**Problem to solve**
Find "採用情報 (1115, 1542)" in the material below and restate exactly the line holding it together with every line that comes after.

********************

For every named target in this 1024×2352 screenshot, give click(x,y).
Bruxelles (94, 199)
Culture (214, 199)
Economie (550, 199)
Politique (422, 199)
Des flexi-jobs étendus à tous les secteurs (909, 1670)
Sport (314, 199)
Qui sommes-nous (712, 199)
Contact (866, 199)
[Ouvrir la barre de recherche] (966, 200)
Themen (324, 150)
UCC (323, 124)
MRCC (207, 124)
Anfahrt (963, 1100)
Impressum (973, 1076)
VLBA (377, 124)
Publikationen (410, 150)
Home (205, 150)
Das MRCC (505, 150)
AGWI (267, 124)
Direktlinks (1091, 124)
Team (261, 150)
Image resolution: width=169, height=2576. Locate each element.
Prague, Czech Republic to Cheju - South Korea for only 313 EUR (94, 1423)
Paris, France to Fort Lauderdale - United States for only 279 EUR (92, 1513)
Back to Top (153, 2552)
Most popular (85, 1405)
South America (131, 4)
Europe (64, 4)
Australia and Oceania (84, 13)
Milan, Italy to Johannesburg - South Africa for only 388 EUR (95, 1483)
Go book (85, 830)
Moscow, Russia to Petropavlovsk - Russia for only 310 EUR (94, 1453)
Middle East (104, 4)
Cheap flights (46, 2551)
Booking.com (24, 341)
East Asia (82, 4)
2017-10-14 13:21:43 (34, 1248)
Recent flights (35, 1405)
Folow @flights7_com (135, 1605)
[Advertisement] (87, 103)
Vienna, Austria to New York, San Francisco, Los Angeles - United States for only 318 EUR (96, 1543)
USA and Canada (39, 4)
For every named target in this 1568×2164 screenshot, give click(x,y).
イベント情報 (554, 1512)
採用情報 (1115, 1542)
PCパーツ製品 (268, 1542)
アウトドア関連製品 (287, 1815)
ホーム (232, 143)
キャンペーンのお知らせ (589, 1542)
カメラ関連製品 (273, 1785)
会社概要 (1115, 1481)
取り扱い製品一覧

********************

**Your solution**
採用情報 (1115, 1542)
PCパーツ製品 (268, 1542)
アウトドア関連製品 (287, 1815)
ホーム (232, 143)
キャンペーンのお知らせ (589, 1542)
カメラ関連製品 (273, 1785)
会社概要 (1115, 1481)
取り扱い製品一覧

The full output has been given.